In addition to the securities fraud case and civil insider-trading charges announced last week against billionaire Galleon Group hedge-fund manager Raj Rajaratnam, authorities are targeting hedge fund managers, securities professionals—and lawyers—in a wide network of interrelated schemes, according to Bloomberg. Some are related to Rajaratnam’s alleged over-the-line pursuit of sources for nonpublic stock-trading tips; others aren’t, the news agency reports, relying on unidentified sources.

Although it has traditionally been difficult to obtain enough evidence to pursue such cases, authorities used wiretaps in their investigation of the 52-year-old Rajaratnam.

Additionally, a number of the expected new cases were generated by a secret Securities and Exchange Commission data mining project, Bloomberg says.

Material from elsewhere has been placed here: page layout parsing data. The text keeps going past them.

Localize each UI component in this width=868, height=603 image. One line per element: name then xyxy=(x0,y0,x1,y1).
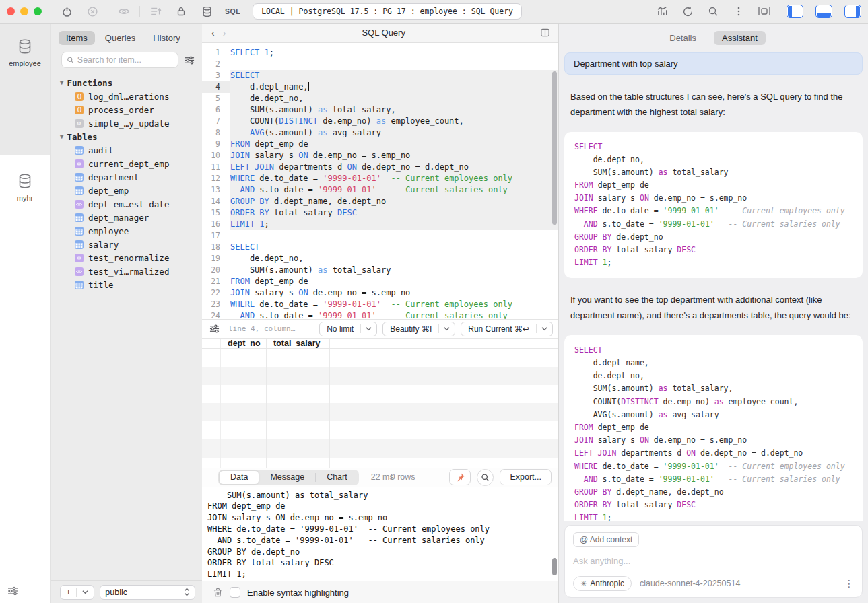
editor-line[interactable]: 7 COUNT(DISTINCT de.emp_no) as employee_… xyxy=(202,116,558,127)
column-header-total-salary[interactable]: total_salary xyxy=(267,339,330,348)
table-row[interactable] xyxy=(202,349,558,367)
column-header-dept-no[interactable]: dept_no xyxy=(221,339,267,348)
nav-back-icon[interactable]: ‹ xyxy=(207,28,219,38)
editor-line[interactable]: 3SELECT xyxy=(202,70,558,81)
editor-line[interactable]: 1SELECT 1; xyxy=(202,47,558,59)
close-window-button[interactable] xyxy=(7,7,15,15)
tab-chart[interactable]: Chart xyxy=(316,470,358,485)
zoom-window-button[interactable] xyxy=(34,7,42,15)
table-row[interactable] xyxy=(202,367,558,385)
editor-line[interactable]: 16LIMIT 1; xyxy=(202,219,558,230)
tree-item-dept-emp[interactable]: dept_emp xyxy=(60,184,202,197)
tab-items[interactable]: Items xyxy=(59,31,95,45)
message-scrollbar[interactable] xyxy=(552,558,557,575)
table-row[interactable] xyxy=(202,403,558,421)
tree-item-log-dml-erations[interactable]: ()log_dml…erations xyxy=(60,90,202,103)
tree-item-audit[interactable]: audit xyxy=(60,143,202,157)
syntax-highlighting-checkbox[interactable] xyxy=(230,587,240,598)
tree-item-salary[interactable]: salary xyxy=(60,238,202,251)
editor-line[interactable]: 2 xyxy=(202,59,558,70)
query-log-icon[interactable] xyxy=(145,3,166,20)
add-context-button[interactable]: @ Add context xyxy=(573,532,639,547)
search-icon[interactable] xyxy=(703,3,723,20)
editor-line[interactable]: 17 xyxy=(202,230,558,242)
editor-line[interactable]: 8 AVG(s.amount) as avg_salary xyxy=(202,127,558,139)
editor-line[interactable]: 20 SUM(s.amount) as total_salary xyxy=(202,264,558,276)
editor-line[interactable]: 15ORDER BY total_salary DESC xyxy=(202,207,558,219)
editor-line[interactable]: 12WHERE de.to_date = '9999-01-01' -- Cur… xyxy=(202,173,558,184)
schema-select[interactable]: public xyxy=(100,585,195,600)
editor-line[interactable]: 11LEFT JOIN departments d ON de.dept_no … xyxy=(202,162,558,173)
toggle-left-panel-button[interactable] xyxy=(787,5,803,18)
tree-item-dept-em-est-date[interactable]: dept_em…est_date xyxy=(60,197,202,211)
editor-line[interactable]: 24 AND s.to_date = '9999-01-01' -- Curre… xyxy=(202,310,558,320)
search-results-icon[interactable] xyxy=(477,469,494,486)
tree-section-tables[interactable]: ▼Tables xyxy=(60,130,202,143)
export-button[interactable]: Export... xyxy=(500,469,552,485)
sidebar-search-field[interactable] xyxy=(61,52,178,68)
tab-details[interactable]: Details xyxy=(661,31,704,45)
tree-item-department[interactable]: department xyxy=(60,170,202,184)
toggle-right-panel-button[interactable] xyxy=(844,5,861,18)
tree-item-title[interactable]: title xyxy=(60,278,202,291)
tab-queries[interactable]: Queries xyxy=(98,31,143,45)
run-current-button[interactable]: Run Current ⌘↩ xyxy=(461,322,553,336)
tree-item-test-vi-rmalized[interactable]: test_vi…rmalized xyxy=(60,264,202,278)
sql-editor[interactable]: 1SELECT 1;23SELECT4 d.dept_name,5 de.dep… xyxy=(202,43,558,320)
provider-select[interactable]: ✳Anthropic xyxy=(573,576,632,591)
tree-item-employee[interactable]: employee xyxy=(60,224,202,238)
tab-history[interactable]: History xyxy=(145,31,187,45)
tree-item-process-order[interactable]: ()process_order xyxy=(60,103,202,116)
disconnect-icon[interactable] xyxy=(82,3,102,20)
tab-message[interactable]: Message xyxy=(259,470,315,485)
table-row[interactable] xyxy=(202,385,558,403)
lock-icon[interactable] xyxy=(171,3,191,20)
editor-line[interactable]: 10JOIN salary s ON de.emp_no = s.emp_no xyxy=(202,150,558,162)
add-item-button[interactable]: + xyxy=(60,585,94,600)
workspace-filter-icon[interactable] xyxy=(7,586,19,596)
pin-result-button[interactable] xyxy=(449,469,471,485)
conversation-title-banner[interactable]: Department with top salary xyxy=(564,52,863,75)
editor-line[interactable]: 18SELECT xyxy=(202,242,558,253)
preview-eye-icon[interactable] xyxy=(114,3,134,20)
database-icon[interactable] xyxy=(197,3,217,20)
connection-employee[interactable]: employee xyxy=(0,24,50,67)
sidebar-filter-icon[interactable] xyxy=(184,55,195,65)
chart-icon[interactable] xyxy=(652,3,672,20)
editor-scrollbar[interactable] xyxy=(552,71,557,225)
tree-item-current-dept-emp[interactable]: current_dept_emp xyxy=(60,157,202,170)
table-row[interactable] xyxy=(202,458,558,467)
limit-button[interactable]: No limit xyxy=(319,322,377,336)
connection-myhr[interactable]: myhr xyxy=(0,155,50,202)
editor-line[interactable]: 6 SUM(s.amount) as total_salary, xyxy=(202,104,558,116)
trash-icon[interactable] xyxy=(213,587,223,598)
tab-data[interactable]: Data xyxy=(219,470,259,485)
ask-input[interactable]: Ask anything... xyxy=(573,556,854,566)
editor-line[interactable]: 9FROM dept_emp de xyxy=(202,139,558,150)
editor-line[interactable]: 4 d.dept_name, xyxy=(202,81,558,93)
editor-line[interactable]: 22JOIN salary s ON de.emp_no = s.emp_no xyxy=(202,287,558,299)
tab-assistant[interactable]: Assistant xyxy=(714,31,766,45)
assistant-composer[interactable]: @ Add context Ask anything... ✳Anthropic… xyxy=(564,525,863,598)
editor-line[interactable]: 14GROUP BY d.dept_name, de.dept_no xyxy=(202,196,558,207)
message-panel[interactable]: SUM(s.amount) as total_salary FROM dept_… xyxy=(202,487,558,581)
minimize-window-button[interactable] xyxy=(20,7,28,15)
editor-line[interactable]: 5 de.dept_no, xyxy=(202,93,558,104)
query-settings-icon[interactable] xyxy=(209,324,220,334)
composer-more-icon[interactable]: ⋮ xyxy=(844,578,854,589)
editor-line[interactable]: 21FROM dept_emp de xyxy=(202,276,558,287)
nav-forward-icon[interactable]: › xyxy=(219,28,230,38)
beautify-button[interactable]: Beautify ⌘I xyxy=(382,322,455,336)
table-row[interactable] xyxy=(202,421,558,439)
center-layout-icon[interactable] xyxy=(754,3,774,20)
editor-line[interactable]: 23WHERE de.to_date = '9999-01-01' -- Cur… xyxy=(202,299,558,310)
editor-line[interactable]: 19 de.dept_no, xyxy=(202,253,558,264)
tree-item-dept-manager[interactable]: dept_manager xyxy=(60,211,202,224)
table-row[interactable] xyxy=(202,439,558,458)
toggle-bottom-panel-button[interactable] xyxy=(815,5,832,18)
tree-item-test-renormalize[interactable]: test_renormalize xyxy=(60,251,202,264)
refresh-icon[interactable] xyxy=(677,3,698,20)
search-input[interactable] xyxy=(77,55,173,65)
tree-item-simple-y-update[interactable]: ⚙simple_…y_update xyxy=(60,116,202,130)
more-options-icon[interactable] xyxy=(729,3,749,20)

It churned through a massive amount of trading information to identify clusters of individuals who were involved in similar, fortuitously timed securities trades, providing a blueprint for further investigation.

“Insider-trading cases are notoriously difficult to prosecute because the evidence is often circumstantial,” says Bill Mateja, a former prosecutor now at Fish & Richardson in Dallas. “If law enforcement is actively going to go out and target this with covert investigative techniques, I think it’s going to keep people on their toes.”

Spokesmen for the SEC and U.S. Department of Justice declined to comment.

Rajaratnam hasn’t yet pleaded but his attorney says prosecutors are misconstruing the evidence against him.

Earlier coverage: “The Feds Were Listening: Wiretaps Led to Arrest of Billionaire Hedge Fund Manager”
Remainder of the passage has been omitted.